Consistem em “atos… que atentarem contra a Constituição Federal e especialmente”, dentre outros, “contra a probidade na administração” (Parte Principal, art. 4º, inciso V). O próprio significado do verbo empregado (atentar) já deixa claro que tal ato só pode ser praticado com dolo, não a título de culpa.
Acrescente-se aqui um dado de grande relevância. Ao admitir o art 2º que “os crimes definidos nesta Lei” podem ser “simplesmente tentados“, afastou de vez a possibilidade de serem eles cometidos culposamente. Isto porque, como assentado pela Suprema Corte, não pode haver tentativa de crime culposo (STF, RT 625/388).
O art. 9º (Capítulo V) estabelece que “são crimes de responsabilidade contra a probidade na administração… proceder de modo incompatível com a dignidade, a honra e o decoro do cargo” (inciso 7). Também este crime, à evidência, somente pode ser cometido dolosamente, porque, além dos argumentos acima expendidos, é uma das formas de atentado contra a probidade na administração (cf. art. 4º, caput).
Nesse contexto, como alegar que uma Presidente que trabalha diuturna e incansavelmente, que mora com absoluta discrição na companhia da mãe e da tia idosas, e que jamais foi acusada por qualquer delator premiado, teria agido de forma incompatível com a dignidade, a honra e o decoro do cargo?
O inciso 3 do art. 9º preceitua constituir igualmente crime de responsabilidade contra a probidade na administração, “não tornar efetiva a responsabilidade de seus subordinados quando manifesta em delitos funcionais ou na prática de atos contrários à Constituição.”
Ora, é público e notório que a Polícia Federal, subordinada ao Ministério da Justiça e, portanto, à Presidência da República, nunca agiu com tanta independência e rigor quanto na Operação Lava Jato, sendo a principal responsável pela apuração dos fatos. Assim, como alegar que a Presidente, durante o exercício de seu mandato, não tornou efetiva a responsabilização de seus funcionários (na verdade, de uma empresa mista com capital majoritariamente estatal) quando ela se tornou manifesta?
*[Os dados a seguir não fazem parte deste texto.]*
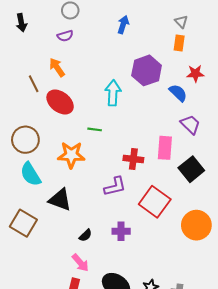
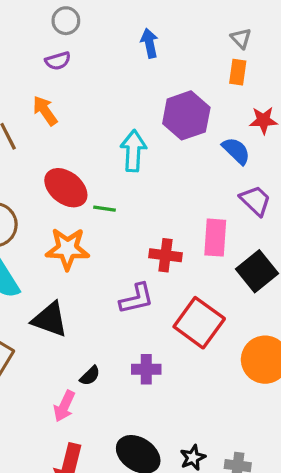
blue arrow: (123, 25) -> (149, 43), turned -30
red ellipse: (60, 102) -> (66, 188), moved
pink arrow: (80, 263) -> (64, 406), moved, turned 66

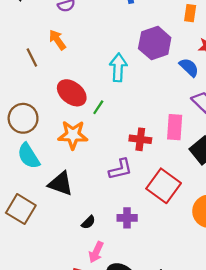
green line: (104, 209) -> (98, 107), turned -64
pink arrow: (64, 406) -> (96, 252), moved

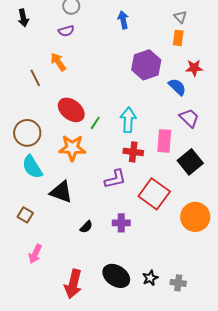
cyan arrow: (118, 67) -> (128, 120), moved
brown square: (21, 209) -> (25, 215), size x0.6
pink arrow: (96, 252) -> (35, 254), moved

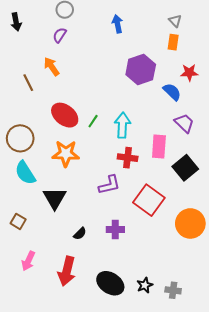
purple semicircle: (66, 31) -> (60, 35), turned 140
green line: (95, 123) -> (93, 121), moved
black triangle: (61, 192) -> (55, 198), turned 40
red arrow: (73, 284) -> (67, 271), moved

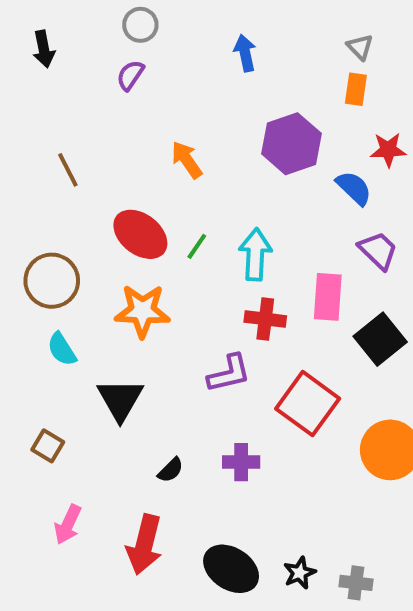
orange arrow: (52, 66) -> (187, 160), moved
cyan semicircle: (25, 173) -> (62, 349), size x0.7

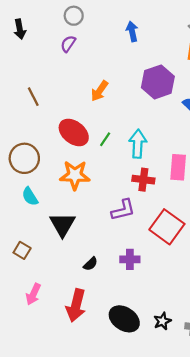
orange arrow: (187, 160) -> (100, 91), turned -110

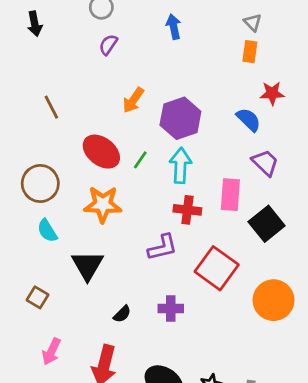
purple semicircle: (68, 44) -> (108, 45), moved
purple hexagon: (158, 82) -> (180, 118), moved

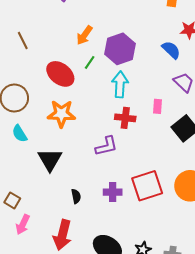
green line: (140, 160) -> (90, 62), moved
pink rectangle: (230, 195) -> (158, 106), size x0.6
red square: (217, 268) -> (147, 186), moved, turned 36
brown square: (37, 297) -> (12, 200), moved
black semicircle: (122, 314) -> (76, 196), turned -56

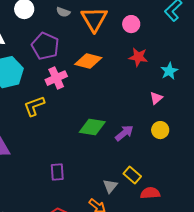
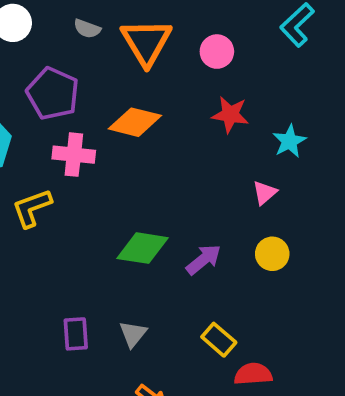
pink cross: (56, 78) -> (74, 155), turned 30
gray triangle: (110, 186) -> (133, 334), moved

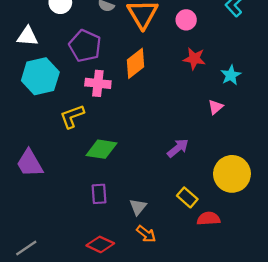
orange diamond: (135, 122) -> (136, 63), turned -52
green diamond: (142, 248) -> (101, 149), moved
yellow circle: (272, 254) -> (232, 174), moved, size x1.8
gray triangle: (133, 334) -> (138, 207), moved

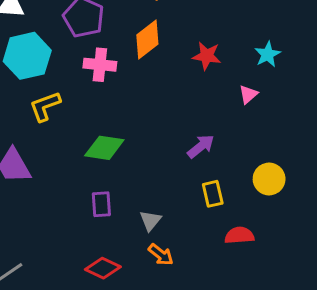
red star: (194, 59) -> (207, 56), moved
yellow L-shape: (72, 116) -> (45, 106), moved
yellow circle: (232, 174) -> (269, 179), size x0.7
yellow rectangle: (187, 197) -> (213, 194), moved, turned 36

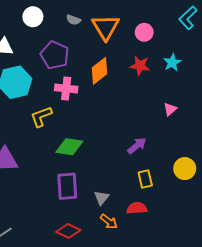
cyan star: (268, 54) -> (172, 62), moved
red star: (207, 56) -> (140, 66), moved
yellow L-shape: (45, 106) -> (41, 117), moved
purple rectangle: (101, 204) -> (67, 186), size x1.5
red semicircle: (239, 235) -> (137, 208), moved

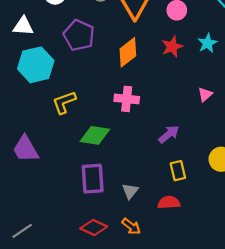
red star: (140, 66) -> (172, 47), turned -30
pink cross: (66, 88) -> (127, 99), moved
orange arrow: (109, 222) -> (131, 226), moved

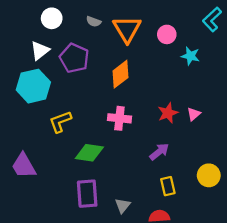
white triangle: (23, 26) -> (40, 51), moved, turned -42
cyan star: (207, 43) -> (190, 56), moved, turned -30
red star: (172, 47) -> (168, 113), moved

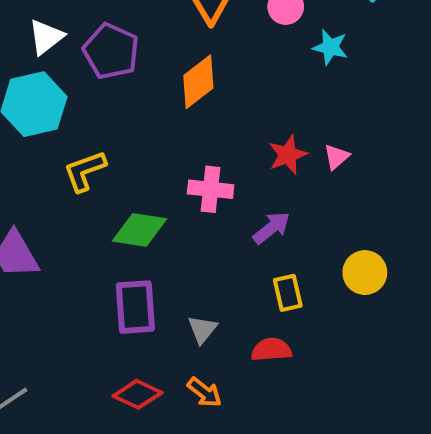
pink cross: (119, 118) -> (211, 189), moved

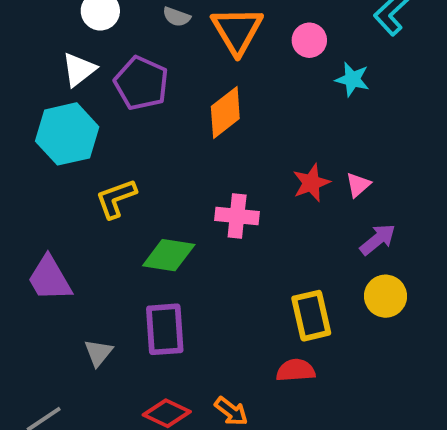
purple arrow: (271, 228) -> (378, 239), moved
yellow rectangle: (288, 293) -> (311, 316), size x1.4
gray triangle: (202, 329) -> (98, 353), moved

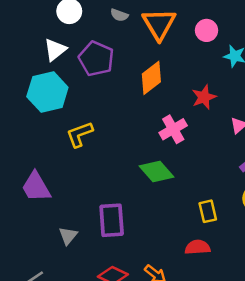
red star: (311, 183) -> (204, 97), moved
pink cross: (237, 216) -> (173, 129), moved, turned -36
green diamond: (169, 255) -> (156, 172), moved, turned 40
yellow rectangle: (311, 316) -> (208, 211), size x0.7

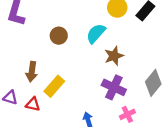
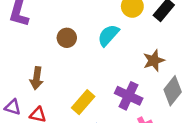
brown star: (114, 56) -> (154, 60), moved
yellow rectangle: (54, 86) -> (83, 102), moved

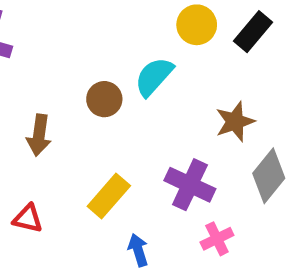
brown circle: (67, 38) -> (104, 99), moved
brown arrow: (37, 78) -> (39, 135), moved

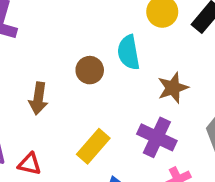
cyan semicircle: (154, 77) -> (129, 52), turned -52
brown star: (235, 122) -> (173, 88), moved

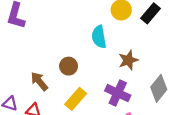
brown circle: (90, 70) -> (69, 66), moved
brown arrow: (38, 98) -> (39, 81), moved, turned 132

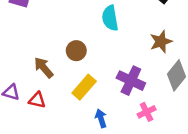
brown star: (128, 60) -> (161, 42), moved

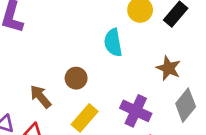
brown star: (161, 42) -> (169, 68), turned -30

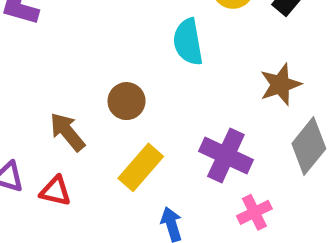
brown star: (169, 68) -> (280, 84), turned 30

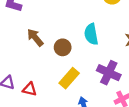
cyan semicircle: (188, 42) -> (91, 34), moved
brown arrow: (67, 132) -> (35, 37), moved

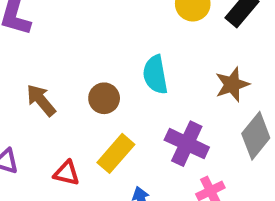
brown arrow: (35, 37) -> (41, 100), moved
red triangle: (30, 89) -> (67, 173), moved

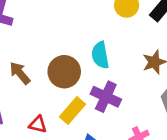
brown circle: (104, 98) -> (64, 72), size x1.5
purple cross: (187, 144) -> (106, 97), moved

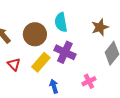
red triangle: (38, 124) -> (14, 64), moved, turned 32

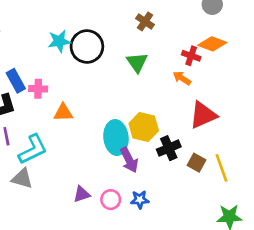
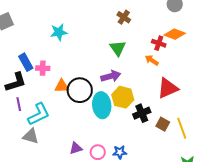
black circle: (87, 47) -> (80, 90), moved
purple arrow: (129, 160) -> (111, 76), moved, turned -78

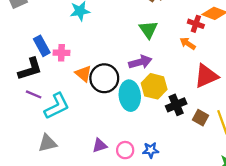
orange triangle: (62, 86) -> (83, 74), turned 42
purple line: (19, 104) -> (34, 94), turned -56
gray triangle: (31, 136) -> (48, 143), moved, turned -30

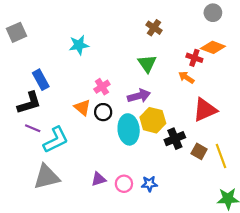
pink cross: (61, 53) -> (102, 87), moved, turned -35
black circle: (104, 78) -> (103, 112), size x0.6
gray triangle: (48, 143) -> (47, 177), size x1.4

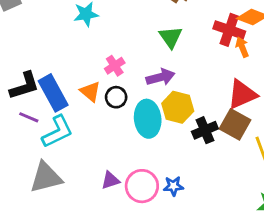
red cross: (194, 58) -> (229, 30), size x1.5
orange arrow: (186, 77) -> (242, 47), moved, turned 35
blue rectangle: (41, 80) -> (53, 93), moved, size x1.4
brown square: (199, 151) -> (235, 124), moved, size x1.5
pink circle: (124, 184) -> (142, 186), size x1.5

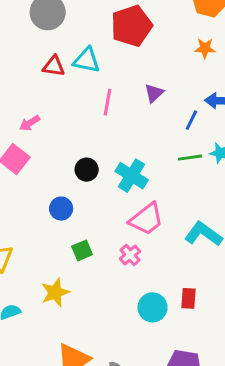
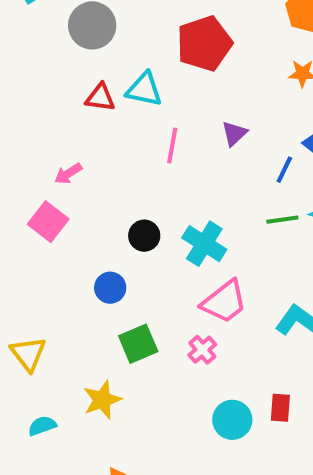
green square: (82, 250) -> (138, 344), size x1.4

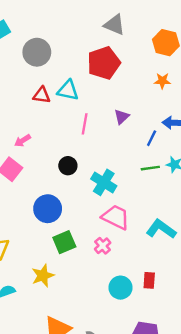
black circle: (144, 236) -> (68, 166), moved
blue circle: (110, 288) -> (48, 209), size x1.5
pink trapezoid: (224, 302) -> (116, 217), turned -116

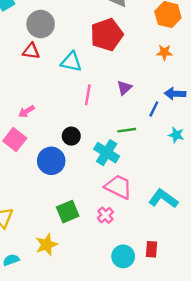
red triangle: (42, 95) -> (31, 51), moved
green line: (150, 168) -> (127, 130), moved
blue circle: (48, 209) -> (51, 161), moved

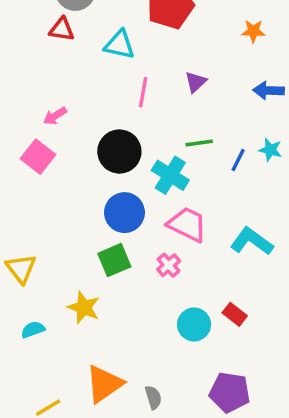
blue line: (154, 109) -> (238, 160), moved
black circle: (71, 136) -> (119, 152), size x1.6
blue circle: (51, 161) -> (124, 213), moved
yellow star: (46, 245) -> (84, 308), turned -30
red rectangle: (151, 249) -> (235, 314), turned -56

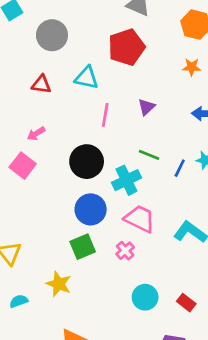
red triangle: (62, 29) -> (41, 84), moved
green line: (199, 143) -> (149, 155), turned 30
cyan cross: (170, 175) -> (126, 180), turned 32
red rectangle: (235, 314) -> (186, 303), moved

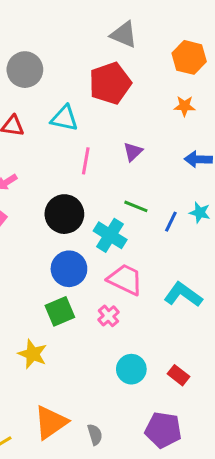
cyan cross: (126, 180) -> (110, 235), turned -32

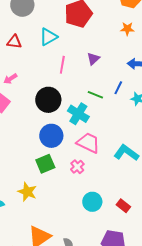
cyan triangle: (64, 118) -> (48, 37), turned -42
blue line: (171, 222) -> (118, 88), moved

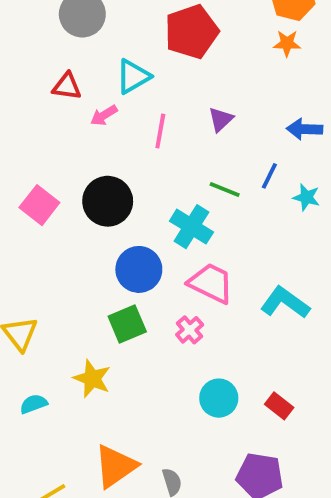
orange star: (127, 29) -> (287, 43), moved
pink arrow: (10, 79) -> (104, 115), moved
black circle: (48, 100) -> (108, 201), moved

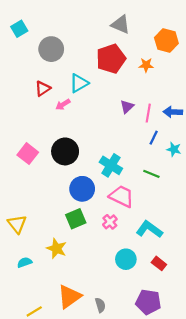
orange star: (287, 43) -> (146, 65), moved
red triangle: (67, 86) -> (43, 89), turned -42
pink line: (160, 131) -> (148, 113), moved
green line: (225, 190) -> (151, 174), moved
cyan L-shape: (285, 303) -> (149, 229), moved

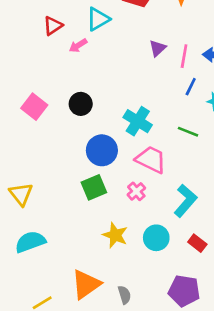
black circle: (65, 151) -> (81, 104), size x0.7
cyan L-shape: (149, 229) -> (185, 201), turned 95
yellow star: (57, 249) -> (115, 235), moved
cyan semicircle: (25, 262) -> (30, 242), size x1.6

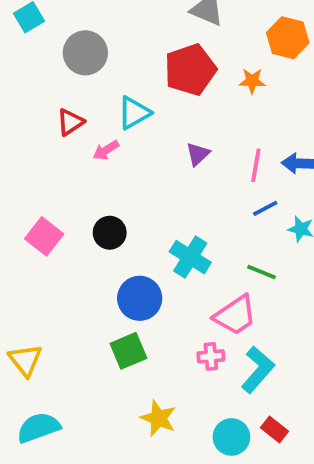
purple triangle: (158, 48) -> (198, 154), moved
blue line: (191, 87) -> (265, 208), turned 36
pink trapezoid: (151, 160) -> (235, 315), moved, turned 120
pink cross: (136, 191) -> (211, 356), moved, turned 36
cyan circle: (156, 238) -> (231, 437), moved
Neste momento difícil que o país atravessa, dentro de um cenário internacional também adverso, cabe à maioria que a elegeu, apoiá-la, e à minoria que perdeu a eleição, exercer uma oposição digna e construtiva, aguardando, no mais, o pleito de 2018.
Agora, pretender o impeachment da Presidente da República, além de não ter qualquer suporte jurídico, é, a meu ver, do ponto de vista político-institucional, um desserviço à Democracia.
(Roberto Delmanto, advogado criminalista, é autor do Código Penal Comentado, 8ª edição Saraiva, entre outras obras)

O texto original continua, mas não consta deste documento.